We have looked to the high risk smouldering and the profile is exactly the same as the multiple myeloma. Then the point is why wait if it is there? May I ask you something?
Yes, for sure.
Let me ask you about the diagnosis. Today I was a bit shocked with the presentation of Ola Landgren with CRD in high risk smouldering because he has said as an exclusion criteria we use CT/PET. If CT/PET is positive, the CT showing clear lenticulations, disease already.
Yes, in fact I think that maybe Ola today anticipated future definitions of multiple myeloma with imaging techniques. We all know that as soon as the MRI is positive in a smouldering myeloma it seems that these patients are not yet smouldering, well not symptomatic but a true multiple myeloma. I think that they are anticipating on the role of PET/CT in the future and we had some questions regarding PET/CT in symptomatic patients. One question was that we’ve heard a lot about the prognostic value of PET/CT, how do you think that it could be translated into the clinical care in the future?
Let me follow the previous question and I will join the current question that you are asking me. In the previous one I would say that I have been very conservative in the diagnostic procedure for myeloma and I stick always to the plain X-ray. But it is true what I heard today and what sometimes patients told me: “Why do you ask me to do thirteen X-rays, don’t you have something more convenient and particularly more sensitive to detect?”
More sensitive, for sure.
More sensitive to detect, why the lymphoma patients, why other patients have more sensitive techniques and you are sticking to very old techniques that require 30% lost in the body mass just to show [?? 12:06]. And probably we are delaying the diagnosis. And this was the same as one patient told me, “Treat me now that I am stage 1, don’t wait until I have a big [?? 12:18].”
“I don’t want to wait to be symptomatic to be treated.”
To be treated. But regarding PET as a prognostic marker for symptomatic myeloma, I think we are now a bit back as compared to the lymphoma doctors. The lymphoma doctors were faster than us in the monoclonal antibody and I think they are ahead of us in the use of PET but they have learned something, that PET requires strict rules for interpretation.
Yes, standardisation.
Standardisation, the timing that you do, the [?? 13:00] that are hard to measure and I think myeloma is far away, still, from that.

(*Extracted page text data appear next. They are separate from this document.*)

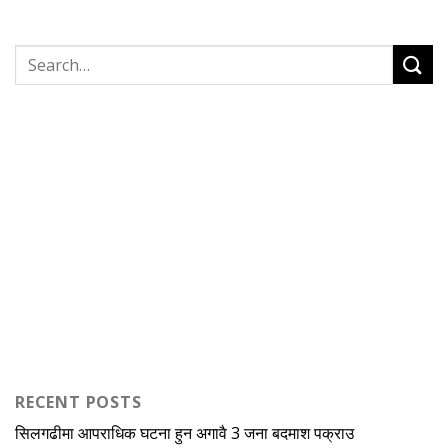
RECENT POSTS
सिलगढीमा आपराधिक घटना हुन अगावै 3 जना बदमाश पक्राउ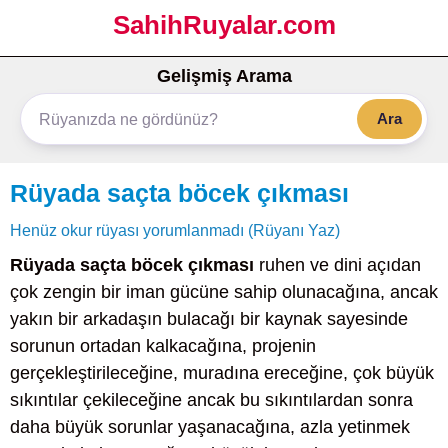
SahihRuyalar.com
Gelişmiş Arama
Ara
Rüyada saçta böcek çıkması
Henüz okur rüyası yorumlanmadı (Rüyanı Yaz)
Rüyada saçta böcek çıkması
ruhen ve dini açıdan
çok zengin bir iman gücüne sahip olunacağına, ancak
yakın bir arkadaşın bulacağı bir kaynak sayesinde
sorunun ortadan kalkacağına, projenin
gerçekleştirileceğine, muradına ereceğine, çok büyük
sıkıntılar çekileceğine ancak bu sıkıntılardan sonra
daha büyük sorunlar yaşanacağına, azla yetinmek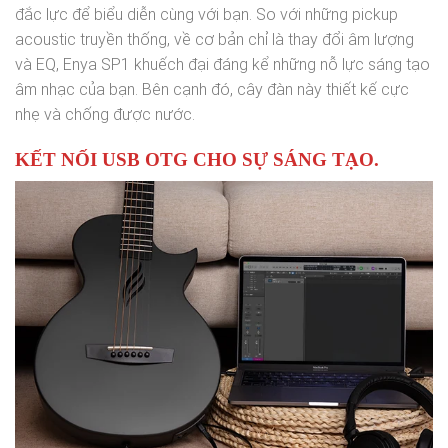
đắc lực để biểu diễn cùng với bạn. So với những pickup
acoustic truyền thống, về cơ bản chỉ là thay đổi âm lượng
và EQ, Enya SP1 khuếch đại đáng kể những nỗ lực sáng tạo
âm nhạc của bạn. Bên cạnh đó, cây đàn này thiết kế cực
nhẹ và chống được nước.
KẾT NỐI USB OTG CHO SỰ SÁNG TẠO.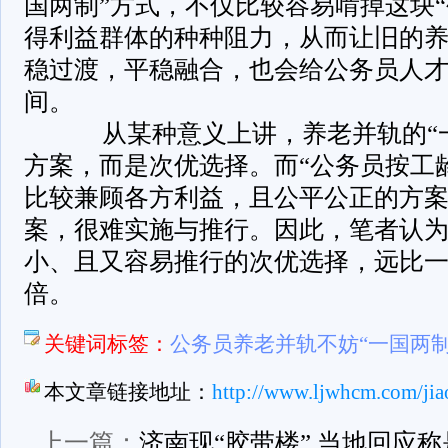
国两制”方式，不仅比较容易啃掉这块“
得利益群体的种种阻力，从而让旧的
稳过渡，平稳融合，也会给公务员人
间。
从某种意义上讲，养老并轨的“一
方案，而是次优选择。而“公务员按工
比较兼顾各方利益，且公平公正的方
案，很难实施与推行。因此，笔者认
小、且又容易推行的次优选择，远比
倍。
关键词标签：
公务员养老并轨不妨“一国两制
本文章链接地址：
http://www.ljwhcm.com/jia
上一篇：
济南现“胶带楼” 当地回应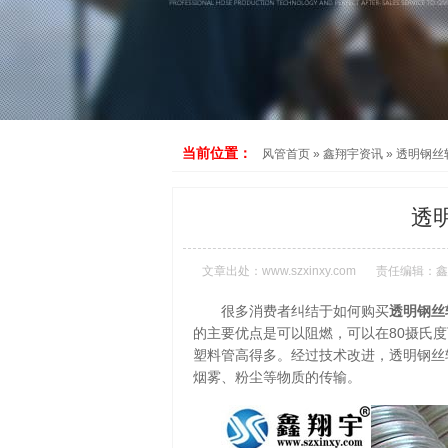
当前位置：
风管首页
»
鑫翔宇资讯
»
透明钢丝
透
文章出处：
www.szxinxy.com
责任编辑：鑫
很多消费者纠结于如何购买
透明钢丝
的主要优点是可以阻燃，可以在80摄氏
塑料管高得多。经过技术改进，透明钢丝
烟雾、粉尘等物质的传输。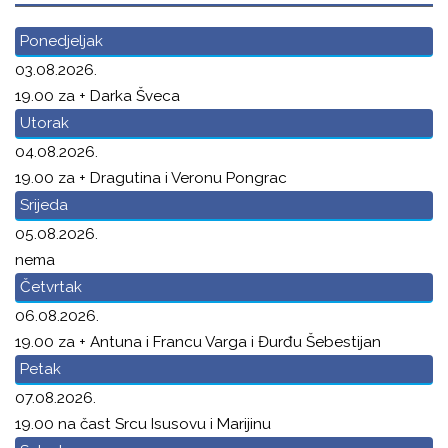
Ponedjeljak
03.08.2026.
19.00 za + Darka Šveca
Utorak
04.08.2026.
19.00 za + Dragutina i Veronu Pongrac
Srijeda
05.08.2026.
nema
Četvrtak
06.08.2026.
19.00 za + Antuna i Francu Varga i Đurđu Šebestijan
Petak
07.08.2026.
19.00 na čast Srcu Isusovu i Marijinu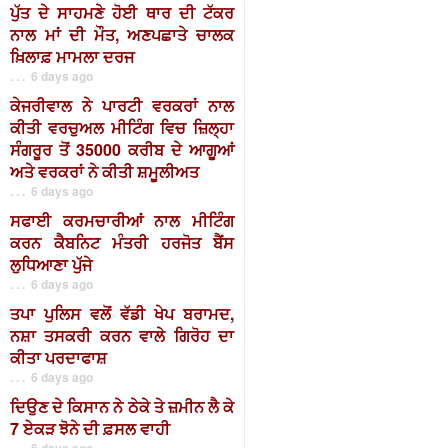
ਪੁੱਤ ਦੇ ਸਾਹਮਣੇ ਹੋਈ ਥਾਰ ਦੀ ਟੱਕਰ
ਨਾਲ ਮਾਂ ਦੀ ਮੌਤ, ਅਣਪਛਾਤੇ ਚਾਲਕ
ਖ਼ਿਲਾਫ਼ ਮਾਮਲਾ ਦਰਜ
. . . 6 days ago
ਕੇਜਰੀਵਾਲ ਨੇ ਪਾਰਟੀ ਵਰਕਰਾਂ ਨਾਲ
ਕੀਤੀ ਵਰਚੁਅਲ ਮੀਟਿੰਗ ਵਿਚ ਜ਼ਿਲ੍ਹਾ
ਸੰਗਰੂਰ ਤੋਂ 35000 ਕਰੀਬ ਦੇ ਆਗੂਆਂ
ਅਤੇ ਵਰਕਰਾਂ ਨੇ ਕੀਤੀ ਸ਼ਮੂਲੀਅਤ
. . . 6 days ago
ਸਫਾਈ ਕਰਮਚਾਰੀਆਂ ਨਾਲ ਮੀਟਿੰਗ
ਕਰਨ ਕੈਬਨਿਟ ਮੰਤਰੀ ਹਰਜੋਤ ਬੈਂਸ
ਲੁਧਿਆਣਾ ਪੁੱਜੇ
. . . 6 days ago
ਤਪਾ ਪੁਲਿਸ ਵਲੋਂ ਵੱਡੀ ਖੇਪ ਬਰਾਮਦ,
ਨਸ਼ਾ ਤਸਕਰੀ ਕਰਨ ਵਾਲੇ ਗਿਰੋਹ ਦਾ
ਕੀਤਾ ਪਰਦਾਫਾਸ਼
. . . 6 days ago
ਦਿਉਣ ਦੇ ਕਿਸਾਨ ਨੇ ਠੇਕੇ ਤੇ ਜ਼ਮੀਨ ਲੈ ਕੇ
7 ਏਕੜ ਝੋਨੇ ਦੀ ਫ਼ਸਲ ਵਾਹੀ
. . . 6 days ago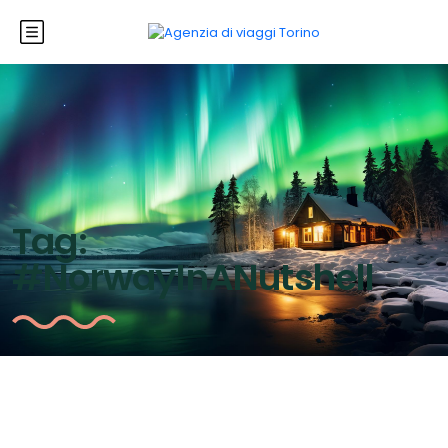
Tag:
#NorwayInANutshell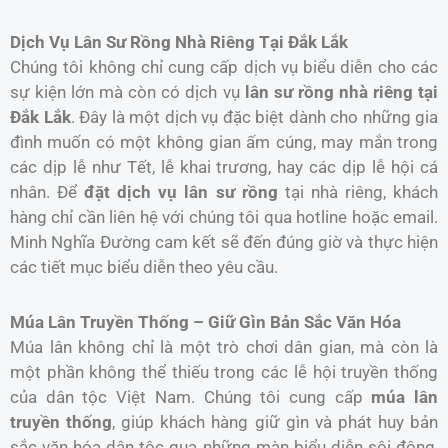
Dịch Vụ Lân Sư Rồng Nhà Riêng Tại Đắk Lắk
Chúng tôi không chỉ cung cấp dịch vụ biểu diễn cho các
sự kiện lớn mà còn có dịch vụ
lân sư rồng nhà riêng tại
Đắk Lắk
. Đây là một dịch vụ đặc biệt dành cho những gia
đình muốn có một không gian ấm cúng, may mắn trong
các dịp lễ như Tết, lễ khai trương, hay các dịp lễ hội cá
nhân. Để
đặt dịch vụ lân sư rồng
tại nhà riêng, khách
hàng chỉ cần liên hệ với chúng tôi qua hotline hoặc email.
Minh Nghĩa Đường cam kết sẽ đến đúng giờ và thực hiện
các tiết mục biểu diễn theo yêu cầu.
Múa Lân Truyền Thống – Giữ Gìn Bản Sắc Văn Hóa
Múa lân không chỉ là một trò chơi dân gian, mà còn là
một phần không thể thiếu trong các lễ hội truyền thống
của dân tộc Việt Nam. Chúng tôi cung cấp
múa lân
truyền thống
, giúp khách hàng giữ gìn và phát huy bản
sắc văn hóa dân tộc qua những màn biểu diễn sôi động,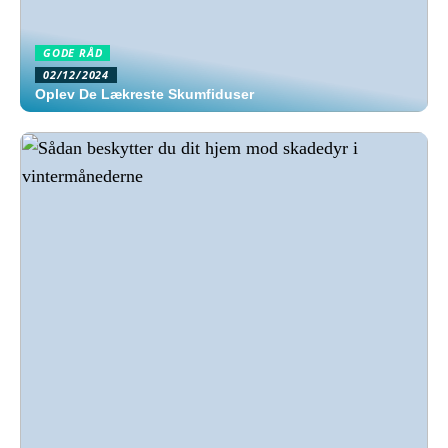
GODE RÅD
02/12/2024
Oplev De Lækreste Skumfiduser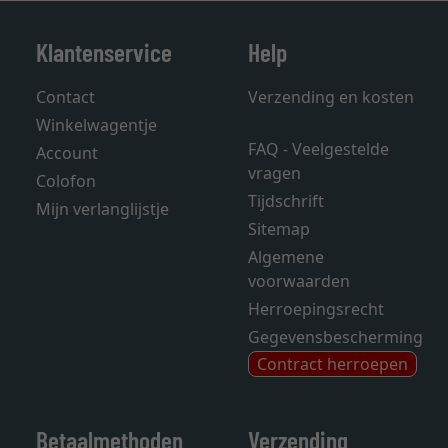
Klantenservice
Help
Contact
Verzending en kosten
Winkelwagentje
FAQ - Veelgestelde
Account
vragen
Colofon
Tijdschrift
Mijn verlanglijstje
Sitemap
Algemene
voorwaarden
Herroepingsrecht
Gegevensbescherming
Contract herroepen
Betaalmethoden
Verzending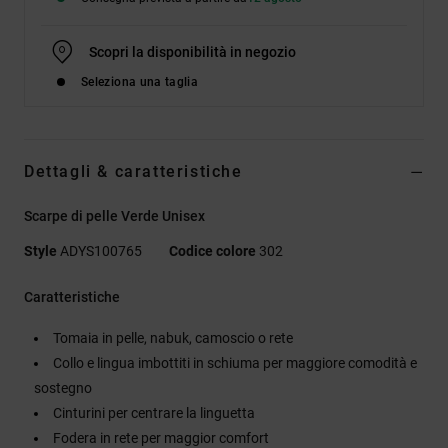
Scopri la disponibilità in negozio
Seleziona una taglia
Dettagli & caratteristiche
Scarpe di pelle Verde Unisex
Style
ADYS100765
Codice colore
302
Caratteristiche
Tomaia in pelle, nabuk, camoscio o rete
Collo e lingua imbottiti in schiuma per maggiore comodità e
sostegno
Cinturini per centrare la linguetta
Fodera in rete per maggior comfort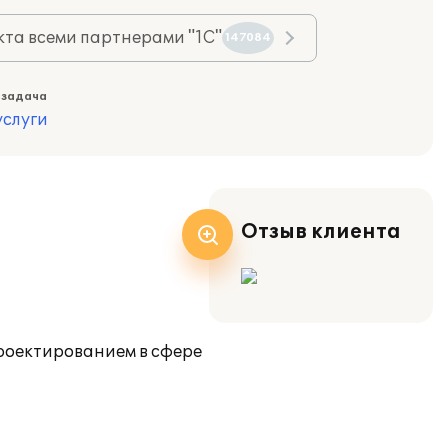
та всеми партнерами "1С"
147084
 задача
слуги
Отзыв клиента
роектированием в сфере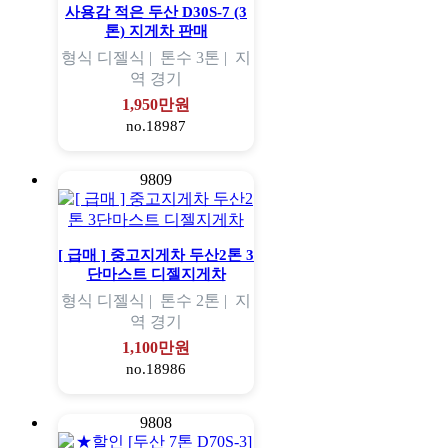
사용감 적은 두산 D30S-7 (3
톤) 지게차 판매
형식
디젤식 |
톤수
3톤 |
지
역
경기
1,950만원
no.18987
9809
[ 급매 ] 중고지게차 두산2톤 3
단마스트 디젤지게차
형식
디젤식 |
톤수
2톤 |
지
역
경기
1,100만원
no.18986
9808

So we need to reach a consensus regarding standardisation.
No doubt, no doubt.
How to interpret a bone lesion, what is the SUV and so on.
I think it’s the time just to have a group of myeloma experts to work with nuclear medicine experts just to start to do similar to what has been done in the lymphoma.
That’s really interesting. So I would like to thank you, Jesus, for these interpretations and proposals. So thanks again.
It’s been a pleasure.
And see you soon. Thank you very much to all of you and we will welcome back very soon again for future discussions. Bye bye.